There are two types of bank customers who want to buy a house: rushed or patient. Those who want things done ASAP apply for a mortgage. The others go to one of the two local housing banks giving loans in a Bauspar system.
This is a collective self-help system consisting of a savings phase prior to the investment and a loan phase after the actual investment. In Romania, clients also receive a state subsidy of 15 percent of their savings annually, not exceeding EUR 150.
Raiffeisen Banca pentru Locuinte (RBL) is the veteran of the Romanian Bauspar market, having started its activity in June 2004. RBL now has a market share above 90 percent. The bank has yet to turn a profit, but will break even in 2009 at the latest, considering the year on year growth figures, said RBL president Ionut Costea.
“The Romanian housing market is continuously growing and the offer for houses does not cover the demand at present. Figures are telling us that it will be several years until this happens,” said Costea.
“We expect the growth rate of housing banks this year to exceed last year's and maintain a clear rising trend in the coming years,” said Petre Tulin, president of the other housing bank on the market, HVB Banca pentru Locuinte (HVB BpL).
“In developed countries, where the Bauspar system has been around for at least 10 years, these type of contracts account for at least 30 percent of the total house financing. Following European accession, we estimate that Bauspar contracts will reach comparable levels in Romania as well, provided that the legislation is stable,” said Tulin.

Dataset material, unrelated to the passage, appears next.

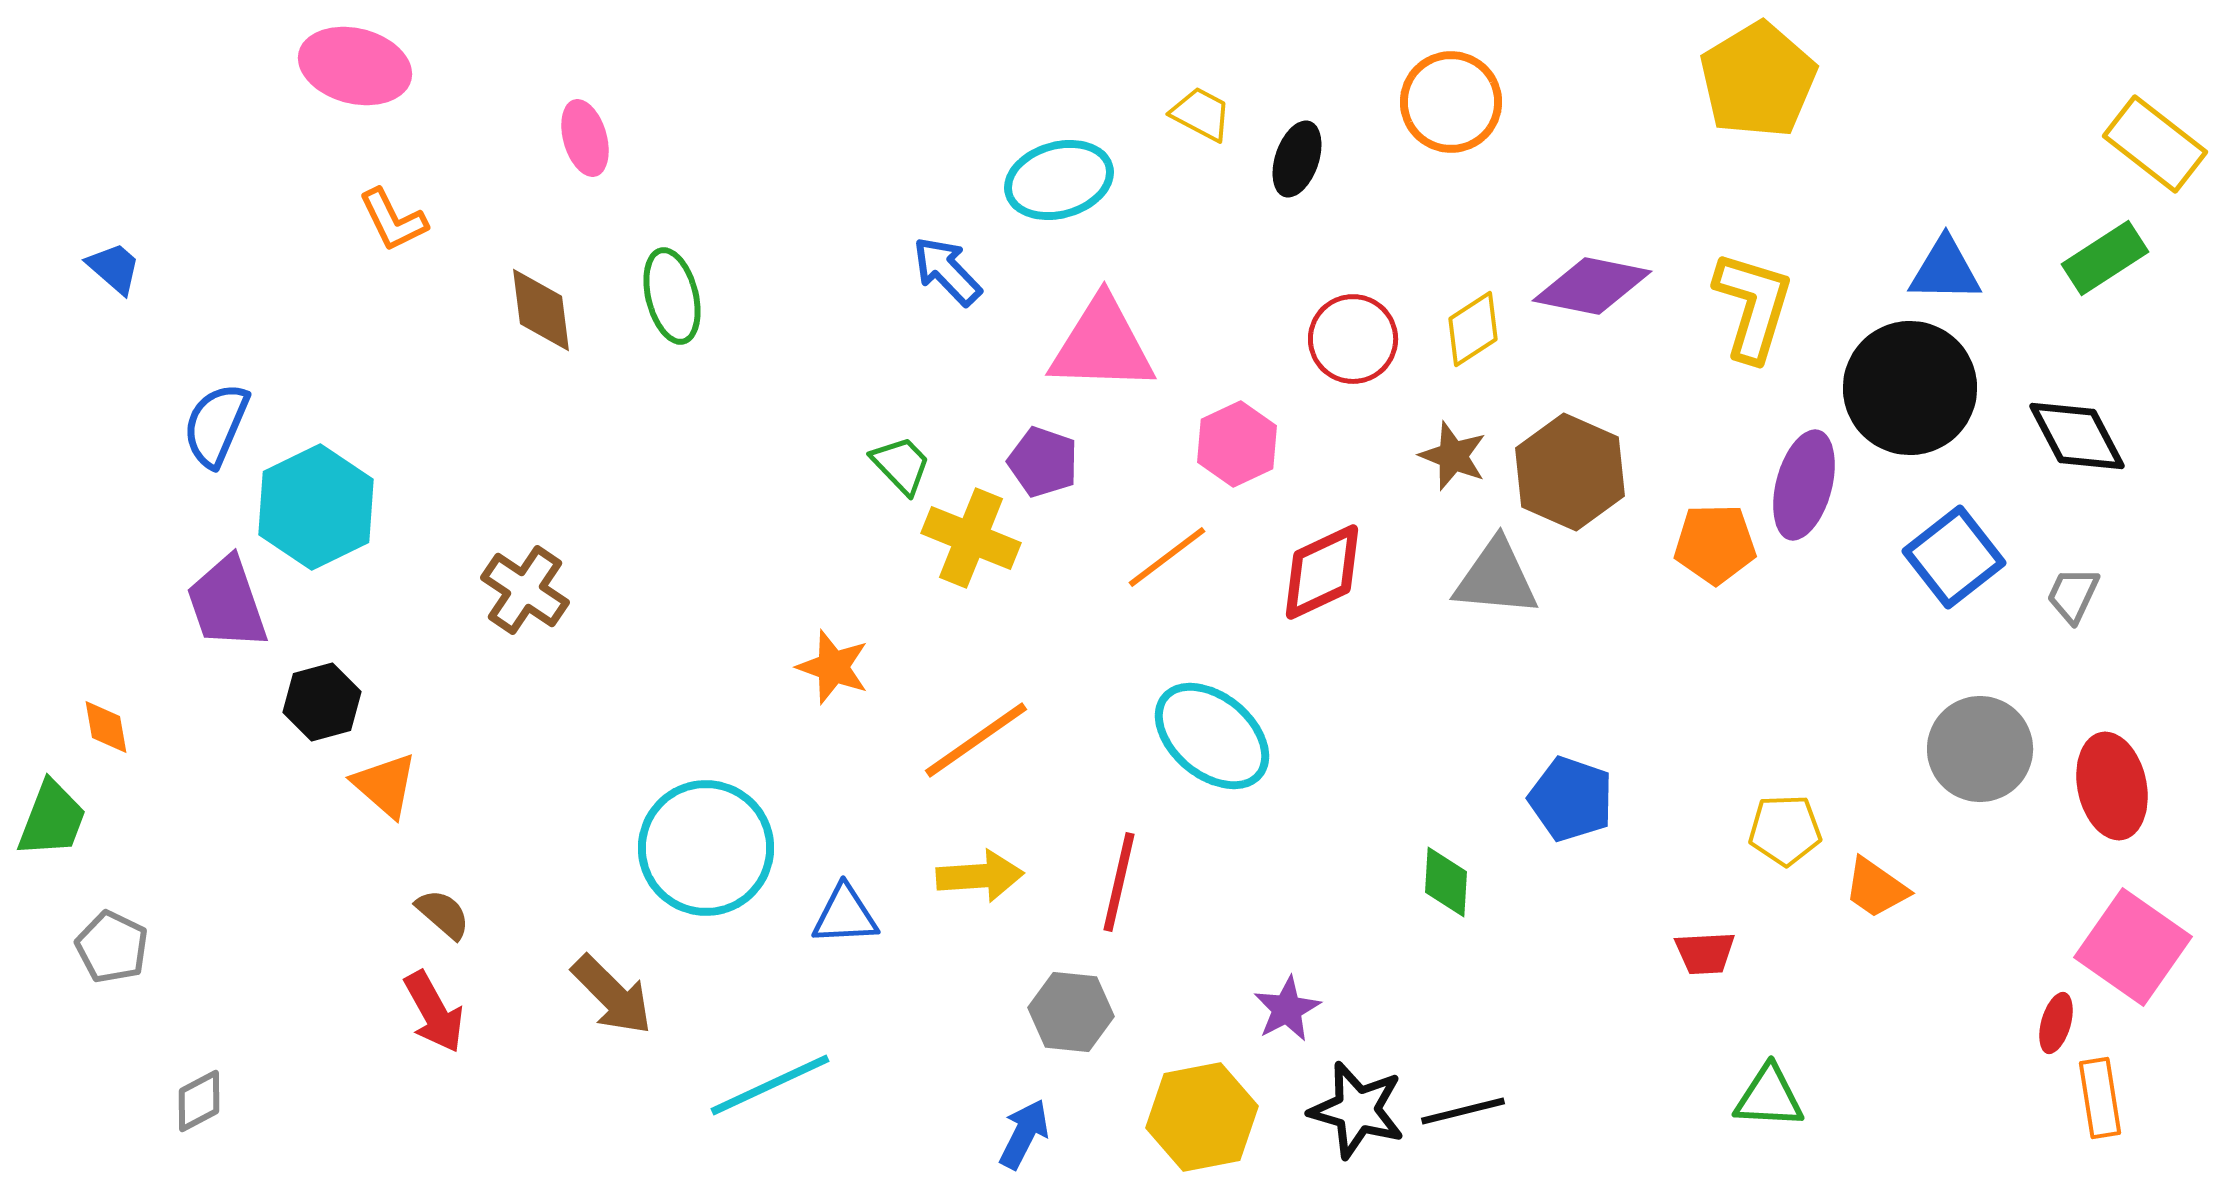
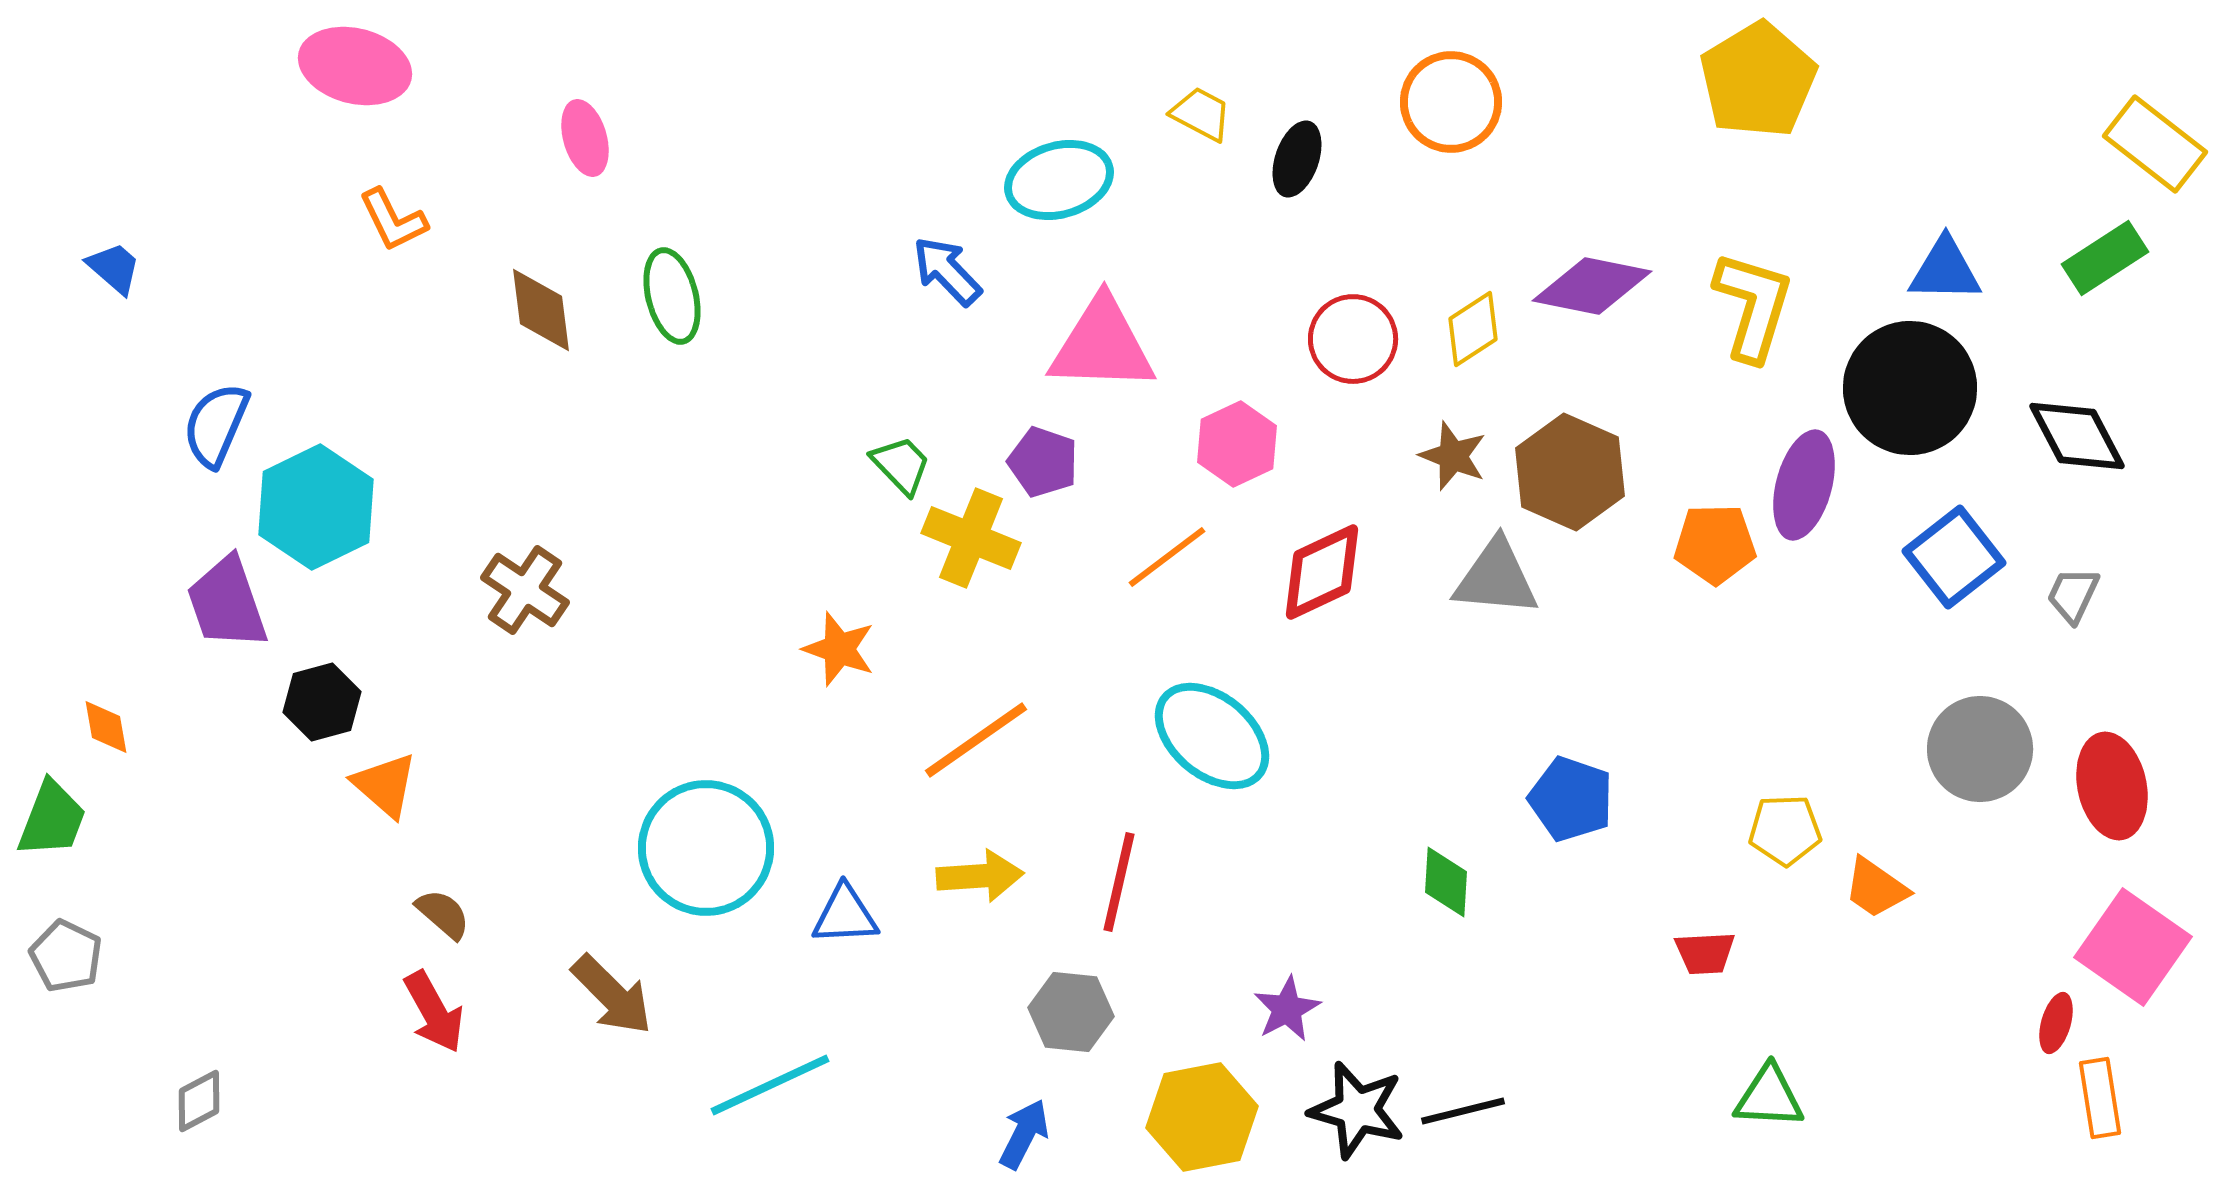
orange star at (833, 667): moved 6 px right, 18 px up
gray pentagon at (112, 947): moved 46 px left, 9 px down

Indeed, growth rates are encouraging. RBL doubled its loan portfolio last year against 2005, reaching EUR 55 million. This proves that Romanians are increasingly turning to housing banks for their homes and have got past their initial guardedness about the odd-sounding Bauspar products, said Costea.
HVB BpL has also tripled the number of contracts to 11,000 in 2006 and is maintaining the growth pace in 2007. “In the first quarter of 2007, the number of contracts has doubled compared to the corresponding period of last year. The contracted value has gone up 3.5 fold, reaching EUR 65 million,” said Tulin.

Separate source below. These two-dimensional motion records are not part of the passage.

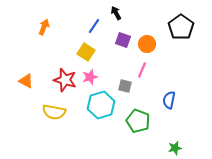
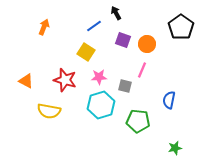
blue line: rotated 21 degrees clockwise
pink star: moved 9 px right; rotated 14 degrees clockwise
yellow semicircle: moved 5 px left, 1 px up
green pentagon: rotated 15 degrees counterclockwise
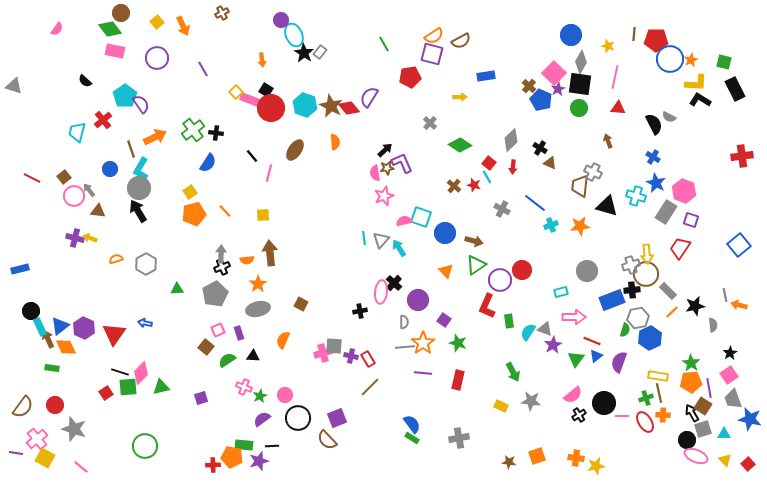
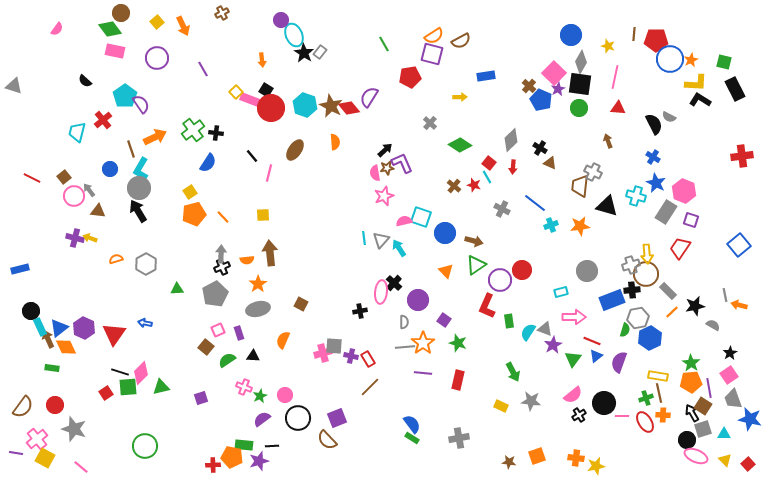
orange line at (225, 211): moved 2 px left, 6 px down
gray semicircle at (713, 325): rotated 56 degrees counterclockwise
blue triangle at (60, 326): moved 1 px left, 2 px down
green triangle at (576, 359): moved 3 px left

The business is growing, allowing banks to expand their product range. Last year, RBL started putting out loans in RON and is now considering the launch of loans in Euro, said Costea. The bank will also put out mortgages with advance payments under the current 25 percent as soon as the Central Bank approves RBL's new crediting conditions probably at the beginning of July, said the bank's vice-president Luminita Manolache. There will be certain clients for whom the bank will not require any advance payment, she said.

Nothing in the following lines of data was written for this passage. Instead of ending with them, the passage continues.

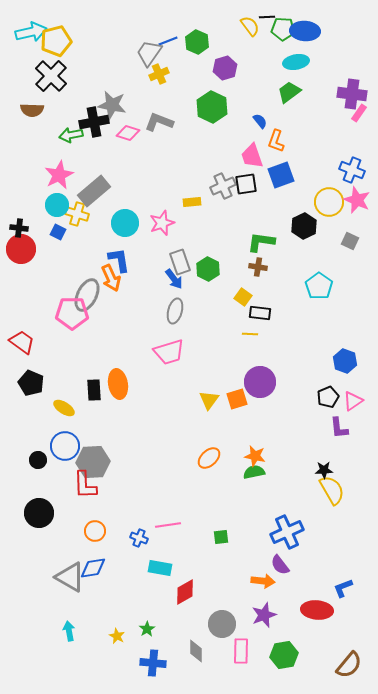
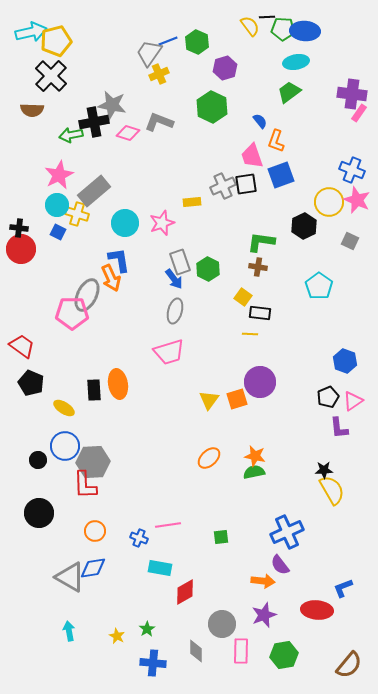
red trapezoid at (22, 342): moved 4 px down
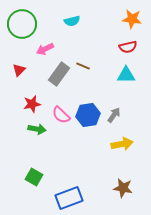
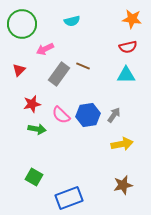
brown star: moved 3 px up; rotated 24 degrees counterclockwise
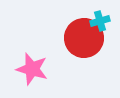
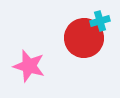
pink star: moved 3 px left, 3 px up
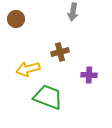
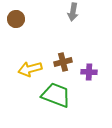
brown cross: moved 3 px right, 10 px down
yellow arrow: moved 2 px right
purple cross: moved 3 px up
green trapezoid: moved 8 px right, 2 px up
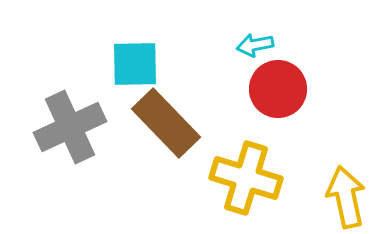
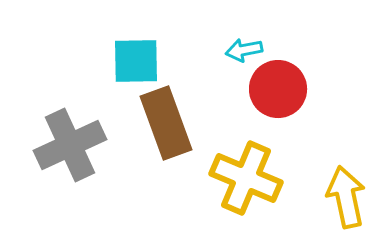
cyan arrow: moved 11 px left, 5 px down
cyan square: moved 1 px right, 3 px up
brown rectangle: rotated 24 degrees clockwise
gray cross: moved 18 px down
yellow cross: rotated 6 degrees clockwise
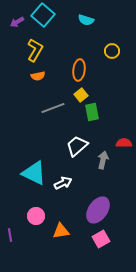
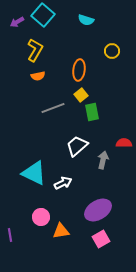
purple ellipse: rotated 24 degrees clockwise
pink circle: moved 5 px right, 1 px down
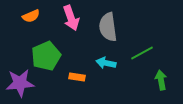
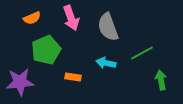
orange semicircle: moved 1 px right, 2 px down
gray semicircle: rotated 12 degrees counterclockwise
green pentagon: moved 6 px up
orange rectangle: moved 4 px left
purple star: moved 1 px up
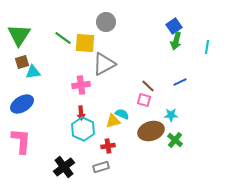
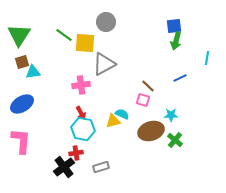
blue square: rotated 28 degrees clockwise
green line: moved 1 px right, 3 px up
cyan line: moved 11 px down
blue line: moved 4 px up
pink square: moved 1 px left
red arrow: rotated 24 degrees counterclockwise
cyan hexagon: rotated 15 degrees counterclockwise
red cross: moved 32 px left, 7 px down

Both HVB BpL and RBL use multiple distribution channels for their products. HVB BpL has four regional centers, a collaboration with banks UniCredit and HVB-Tiriac and a partnership with the Creditcoop network.
RBL uses its own agencies and the 3,500 active collaborators working in them, Raiffeisen Bank outlets and those of business partners. One such partner is Volksbank, which does not have its own Bauspar product and is marketing RBL's services instead.
The diversification of distribution channels will increase further once the product gains more awareness and extends to brokers, insurers and post offices, said Tulin. However, this is but one of the two major business trends on the housing market at present. The second one regards the integration of Bauspar products with traditional ones.
“It is to be expected that Bauspar products will start being used as advance payments for mortgages, as means to refinance previous loans or as a way to provide connected services like the opening of a current account or the issue of a credit card,” said Tulin.
Other banks have seen the potential in housing products and are seizing the opportunity to get their share of the market.
The National Savings House (CEC) will launch a housing bank this year and has already taken up the project with the Central Bank, said president Eugen Radulescu.
“The shareholder of the new housing bank will be CEC, not the Finance Ministry [the sole owner of CEC],” said Radulescu.
Banca Comerciala Romana (BCR), the biggest lender on the market, might also step into the housing market this year. Its specialized bank will be established with one of the companies within the Erste Bank group in Austria, BCR's main shareholder. The bank will thus try to ride the wave of booming mortgage levels anticipated for this year, said BCR president Nicolae Danila.
The coming of the two players is welcomed by the existing housing banks, as it will provide everyone with a smaller share of a bigger, more complex market and increase the awareness of Bauspar products.
“We expect that their entrance will result in a more substantial promotion of the Bauspar system, which can only help us reach our commercial objectives,” said Tulin.
Costea also greeted BCR and CEC's plans to become competitors and estimated that effects would appear as early as this year.
“In 2007, we plan to keep our market share as close as possible to 90 percent, but we are aware that it will not stay at its current level following the entrance of BCR and CEC on the market,” said the RBL president.
Further competition is expected and probably on its way.
“I estimate that the number of players on this market will go up in the coming years. Take the Czech Republic as an example, where there are already six Bauspar banks,” said Tulin.